Input for this task below:

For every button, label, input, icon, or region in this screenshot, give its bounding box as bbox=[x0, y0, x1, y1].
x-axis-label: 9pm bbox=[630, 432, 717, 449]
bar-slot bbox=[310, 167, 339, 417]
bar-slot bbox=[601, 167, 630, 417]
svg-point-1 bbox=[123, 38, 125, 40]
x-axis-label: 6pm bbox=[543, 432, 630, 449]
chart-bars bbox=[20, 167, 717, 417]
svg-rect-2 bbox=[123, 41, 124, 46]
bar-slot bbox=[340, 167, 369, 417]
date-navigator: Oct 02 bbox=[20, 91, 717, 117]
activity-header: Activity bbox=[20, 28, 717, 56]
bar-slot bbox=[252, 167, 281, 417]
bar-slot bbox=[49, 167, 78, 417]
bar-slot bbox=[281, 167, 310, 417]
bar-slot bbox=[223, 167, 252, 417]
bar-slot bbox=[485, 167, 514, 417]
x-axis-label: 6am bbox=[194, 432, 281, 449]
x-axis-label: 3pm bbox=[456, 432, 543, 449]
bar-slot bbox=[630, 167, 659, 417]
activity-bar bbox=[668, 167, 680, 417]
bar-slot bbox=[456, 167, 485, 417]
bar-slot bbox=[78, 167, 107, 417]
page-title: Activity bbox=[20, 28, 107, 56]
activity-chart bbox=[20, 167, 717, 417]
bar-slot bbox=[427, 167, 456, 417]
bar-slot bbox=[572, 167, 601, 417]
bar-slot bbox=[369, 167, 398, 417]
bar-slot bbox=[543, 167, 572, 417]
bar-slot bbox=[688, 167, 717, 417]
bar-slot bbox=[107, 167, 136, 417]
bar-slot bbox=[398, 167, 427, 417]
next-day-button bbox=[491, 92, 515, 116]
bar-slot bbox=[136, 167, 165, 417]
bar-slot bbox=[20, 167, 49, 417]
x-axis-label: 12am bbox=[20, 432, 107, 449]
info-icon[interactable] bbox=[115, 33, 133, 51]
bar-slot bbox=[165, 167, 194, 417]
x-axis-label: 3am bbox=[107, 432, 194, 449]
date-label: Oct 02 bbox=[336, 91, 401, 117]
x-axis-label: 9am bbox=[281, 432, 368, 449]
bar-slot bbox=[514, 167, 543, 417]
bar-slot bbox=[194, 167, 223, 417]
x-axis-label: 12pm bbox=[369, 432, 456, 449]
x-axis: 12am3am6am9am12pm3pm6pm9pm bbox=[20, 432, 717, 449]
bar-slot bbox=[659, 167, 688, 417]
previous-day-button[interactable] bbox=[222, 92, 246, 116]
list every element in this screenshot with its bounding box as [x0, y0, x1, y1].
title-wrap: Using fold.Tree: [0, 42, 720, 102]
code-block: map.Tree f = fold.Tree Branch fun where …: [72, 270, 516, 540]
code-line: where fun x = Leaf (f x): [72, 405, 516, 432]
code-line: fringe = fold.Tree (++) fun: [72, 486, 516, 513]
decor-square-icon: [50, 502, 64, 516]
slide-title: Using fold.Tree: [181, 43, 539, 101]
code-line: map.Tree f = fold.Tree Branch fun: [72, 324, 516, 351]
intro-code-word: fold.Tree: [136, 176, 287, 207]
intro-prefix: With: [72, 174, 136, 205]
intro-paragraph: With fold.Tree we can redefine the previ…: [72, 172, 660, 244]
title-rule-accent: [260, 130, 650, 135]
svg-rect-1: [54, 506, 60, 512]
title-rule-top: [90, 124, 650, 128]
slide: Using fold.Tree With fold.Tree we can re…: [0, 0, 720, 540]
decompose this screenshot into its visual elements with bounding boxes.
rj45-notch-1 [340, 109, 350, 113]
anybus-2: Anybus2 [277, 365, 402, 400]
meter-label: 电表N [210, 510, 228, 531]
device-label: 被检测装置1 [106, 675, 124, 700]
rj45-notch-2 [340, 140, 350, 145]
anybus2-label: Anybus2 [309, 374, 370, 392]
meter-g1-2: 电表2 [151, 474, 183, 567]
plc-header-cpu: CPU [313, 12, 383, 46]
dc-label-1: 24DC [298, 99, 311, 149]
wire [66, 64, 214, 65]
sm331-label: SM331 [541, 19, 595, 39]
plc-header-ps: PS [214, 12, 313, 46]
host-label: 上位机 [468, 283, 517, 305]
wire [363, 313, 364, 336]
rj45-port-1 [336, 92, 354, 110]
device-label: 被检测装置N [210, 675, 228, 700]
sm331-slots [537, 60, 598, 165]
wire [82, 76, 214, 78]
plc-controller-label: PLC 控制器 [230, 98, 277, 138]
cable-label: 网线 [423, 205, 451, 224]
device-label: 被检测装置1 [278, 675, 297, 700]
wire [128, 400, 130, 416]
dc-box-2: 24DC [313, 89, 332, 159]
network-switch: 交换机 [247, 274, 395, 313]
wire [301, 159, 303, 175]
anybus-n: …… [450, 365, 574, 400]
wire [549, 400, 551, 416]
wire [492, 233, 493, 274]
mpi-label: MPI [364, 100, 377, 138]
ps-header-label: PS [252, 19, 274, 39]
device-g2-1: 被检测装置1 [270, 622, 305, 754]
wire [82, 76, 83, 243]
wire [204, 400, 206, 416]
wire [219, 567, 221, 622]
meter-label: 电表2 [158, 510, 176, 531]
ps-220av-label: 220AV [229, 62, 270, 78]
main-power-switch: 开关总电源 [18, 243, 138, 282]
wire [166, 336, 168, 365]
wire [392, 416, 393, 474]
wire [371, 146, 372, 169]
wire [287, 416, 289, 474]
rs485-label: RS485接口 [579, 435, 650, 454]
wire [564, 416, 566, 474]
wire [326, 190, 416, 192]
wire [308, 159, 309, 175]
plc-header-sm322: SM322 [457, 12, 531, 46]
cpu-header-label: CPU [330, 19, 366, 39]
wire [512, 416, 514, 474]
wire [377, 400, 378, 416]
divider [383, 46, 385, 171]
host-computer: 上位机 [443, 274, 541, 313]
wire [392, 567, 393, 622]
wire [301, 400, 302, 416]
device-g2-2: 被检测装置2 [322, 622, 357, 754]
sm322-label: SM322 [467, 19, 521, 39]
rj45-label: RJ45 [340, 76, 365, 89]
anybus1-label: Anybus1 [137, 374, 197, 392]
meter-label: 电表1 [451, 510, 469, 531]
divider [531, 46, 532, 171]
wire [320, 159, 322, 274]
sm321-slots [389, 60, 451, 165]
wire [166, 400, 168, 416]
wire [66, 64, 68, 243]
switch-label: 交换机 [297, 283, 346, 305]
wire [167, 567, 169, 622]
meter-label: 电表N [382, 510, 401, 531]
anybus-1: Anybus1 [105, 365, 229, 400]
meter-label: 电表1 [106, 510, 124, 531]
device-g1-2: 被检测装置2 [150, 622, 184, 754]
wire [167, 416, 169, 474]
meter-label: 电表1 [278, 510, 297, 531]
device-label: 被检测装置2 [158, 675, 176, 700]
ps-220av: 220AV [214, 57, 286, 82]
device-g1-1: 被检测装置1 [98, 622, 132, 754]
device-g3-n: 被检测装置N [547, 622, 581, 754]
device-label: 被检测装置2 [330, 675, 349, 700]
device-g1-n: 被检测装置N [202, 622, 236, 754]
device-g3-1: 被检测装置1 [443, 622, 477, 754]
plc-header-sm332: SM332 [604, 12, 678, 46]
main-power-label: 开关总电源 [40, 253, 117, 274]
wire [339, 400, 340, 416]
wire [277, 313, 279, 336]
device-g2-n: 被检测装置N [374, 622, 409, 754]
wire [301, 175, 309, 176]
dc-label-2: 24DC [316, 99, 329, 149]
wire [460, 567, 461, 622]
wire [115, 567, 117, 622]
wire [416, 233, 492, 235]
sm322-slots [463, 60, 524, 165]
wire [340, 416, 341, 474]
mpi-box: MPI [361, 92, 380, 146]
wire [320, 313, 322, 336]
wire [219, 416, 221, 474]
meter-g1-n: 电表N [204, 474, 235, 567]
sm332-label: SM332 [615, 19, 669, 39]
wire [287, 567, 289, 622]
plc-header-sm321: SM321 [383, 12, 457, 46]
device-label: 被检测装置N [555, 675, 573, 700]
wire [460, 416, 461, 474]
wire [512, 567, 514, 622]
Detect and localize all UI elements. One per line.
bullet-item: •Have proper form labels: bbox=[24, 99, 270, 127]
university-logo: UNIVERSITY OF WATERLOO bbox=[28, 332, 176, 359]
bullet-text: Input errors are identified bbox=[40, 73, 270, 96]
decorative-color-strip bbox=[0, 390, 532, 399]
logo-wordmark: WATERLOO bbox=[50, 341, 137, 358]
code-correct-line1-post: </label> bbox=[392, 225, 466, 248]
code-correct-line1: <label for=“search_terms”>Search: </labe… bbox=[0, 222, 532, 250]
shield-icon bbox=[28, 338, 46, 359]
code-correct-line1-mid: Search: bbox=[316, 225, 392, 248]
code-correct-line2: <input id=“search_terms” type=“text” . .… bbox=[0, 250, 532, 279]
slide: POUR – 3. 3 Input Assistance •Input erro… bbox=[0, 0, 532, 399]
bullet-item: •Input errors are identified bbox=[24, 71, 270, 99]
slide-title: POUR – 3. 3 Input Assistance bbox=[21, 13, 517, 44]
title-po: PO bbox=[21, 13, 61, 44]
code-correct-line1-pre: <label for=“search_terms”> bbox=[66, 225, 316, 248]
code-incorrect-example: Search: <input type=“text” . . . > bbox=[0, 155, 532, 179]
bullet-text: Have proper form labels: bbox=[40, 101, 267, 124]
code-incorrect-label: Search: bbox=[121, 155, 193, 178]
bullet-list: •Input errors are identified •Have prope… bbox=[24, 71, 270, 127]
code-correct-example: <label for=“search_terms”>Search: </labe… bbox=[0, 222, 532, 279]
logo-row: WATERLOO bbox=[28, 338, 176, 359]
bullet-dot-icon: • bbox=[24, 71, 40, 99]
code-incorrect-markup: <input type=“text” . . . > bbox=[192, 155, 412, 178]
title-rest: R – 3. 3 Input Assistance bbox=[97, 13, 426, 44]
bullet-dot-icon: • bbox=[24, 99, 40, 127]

End of Input for this task.

Output only the lines running from the line with "Detect and localize" through the final line of the data, inclusive.

Detect and localize all UI elements. One per line.
bullet-item: •Have proper form labels: bbox=[24, 99, 270, 127]
university-logo: UNIVERSITY OF WATERLOO bbox=[28, 332, 176, 359]
bullet-text: Input errors are identified bbox=[40, 73, 270, 96]
decorative-color-strip bbox=[0, 390, 532, 399]
logo-wordmark: WATERLOO bbox=[50, 341, 137, 358]
code-correct-line1-post: </label> bbox=[392, 225, 466, 248]
code-correct-line1: <label for=“search_terms”>Search: </labe… bbox=[0, 222, 532, 250]
shield-icon bbox=[28, 338, 46, 359]
code-correct-line1-mid: Search: bbox=[316, 225, 392, 248]
code-correct-line2: <input id=“search_terms” type=“text” . .… bbox=[0, 250, 532, 279]
slide: POUR – 3. 3 Input Assistance •Input erro… bbox=[0, 0, 532, 399]
bullet-item: •Input errors are identified bbox=[24, 71, 270, 99]
slide-title: POUR – 3. 3 Input Assistance bbox=[21, 13, 517, 44]
title-po: PO bbox=[21, 13, 61, 44]
code-correct-line1-pre: <label for=“search_terms”> bbox=[66, 225, 316, 248]
code-incorrect-example: Search: <input type=“text” . . . > bbox=[0, 155, 532, 179]
bullet-text: Have proper form labels: bbox=[40, 101, 267, 124]
code-incorrect-label: Search: bbox=[121, 155, 193, 178]
bullet-list: •Input errors are identified •Have prope… bbox=[24, 71, 270, 127]
code-correct-example: <label for=“search_terms”>Search: </labe… bbox=[0, 222, 532, 279]
logo-row: WATERLOO bbox=[28, 338, 176, 359]
bullet-dot-icon: • bbox=[24, 71, 40, 99]
code-incorrect-markup: <input type=“text” . . . > bbox=[192, 155, 412, 178]
title-rest: R – 3. 3 Input Assistance bbox=[97, 13, 426, 44]
bullet-dot-icon: • bbox=[24, 99, 40, 127]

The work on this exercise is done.